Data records

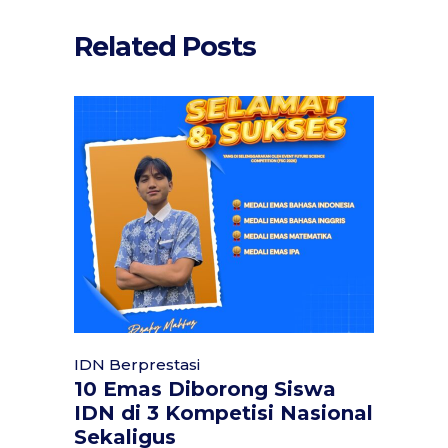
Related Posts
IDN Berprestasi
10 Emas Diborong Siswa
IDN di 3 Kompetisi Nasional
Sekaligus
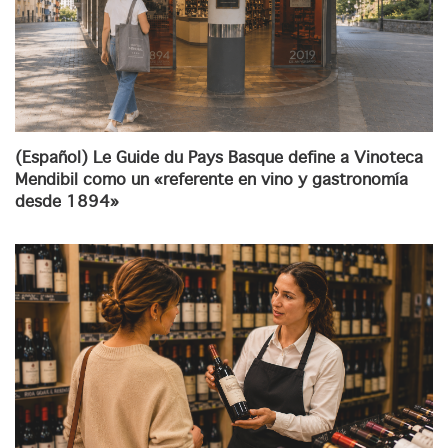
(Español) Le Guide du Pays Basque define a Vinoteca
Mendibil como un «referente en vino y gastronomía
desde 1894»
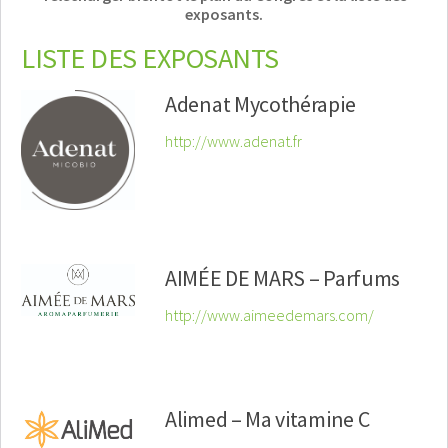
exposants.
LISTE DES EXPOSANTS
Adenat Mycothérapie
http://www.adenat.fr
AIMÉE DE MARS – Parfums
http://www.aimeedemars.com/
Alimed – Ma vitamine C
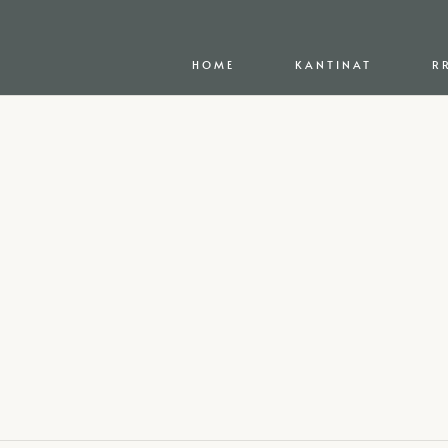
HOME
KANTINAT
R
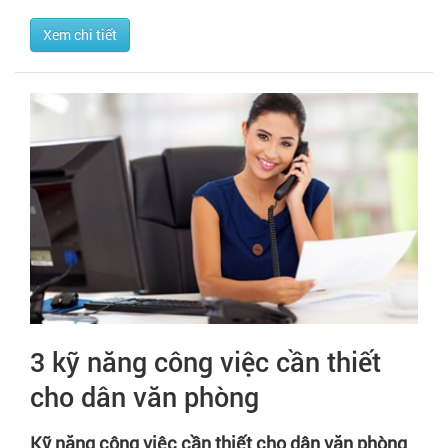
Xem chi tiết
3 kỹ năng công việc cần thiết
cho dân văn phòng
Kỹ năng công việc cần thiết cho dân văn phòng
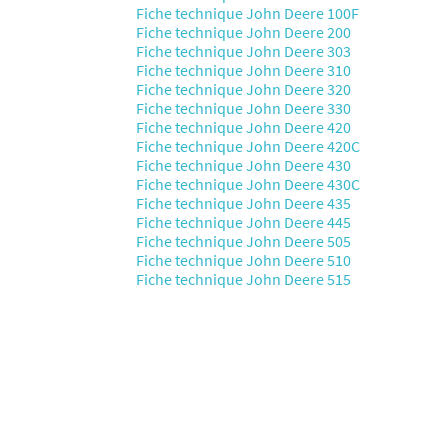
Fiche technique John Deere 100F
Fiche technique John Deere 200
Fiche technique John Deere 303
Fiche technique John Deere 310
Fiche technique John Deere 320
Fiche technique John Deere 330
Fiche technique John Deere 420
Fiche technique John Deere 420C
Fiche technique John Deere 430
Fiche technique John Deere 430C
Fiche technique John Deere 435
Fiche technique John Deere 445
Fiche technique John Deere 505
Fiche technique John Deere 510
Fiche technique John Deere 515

● **What is required**
Each record above should be duplicated word for word, with no pictures included.

● **Answer for the task**
Related Posts
IDN Berprestasi
10 Emas Diborong Siswa
IDN di 3 Kompetisi Nasional
Sekaligus
(Español) Le Guide du Pays Basque define a Vinoteca
Mendibil como un «referente en vino y gastronomía
desde 1894»
exposants.
LISTE DES EXPOSANTS
Adenat Mycothérapie
http://www.adenat.fr
AIMÉE DE MARS – Parfums
http://www.aimeedemars.com/
Alimed – Ma vitamine C
HOME
KANTINAT
R
Xem chi tiết
3 kỹ năng công việc cần thiết
cho dân văn phòng
Kỹ năng công việc cần thiết cho dân văn phòng
Fiche technique John Deere 100F
Fiche technique John Deere 200
Fiche technique John Deere 303
Fiche technique John Deere 310
Fiche technique John Deere 320
Fiche technique John Deere 330
Fiche technique John Deere 420
Fiche technique John Deere 420C
Fiche technique John Deere 430
Fiche technique John Deere 430C
Fiche technique John Deere 435
Fiche technique John Deere 445
Fiche technique John Deere 505
Fiche technique John Deere 510
Fiche technique John Deere 515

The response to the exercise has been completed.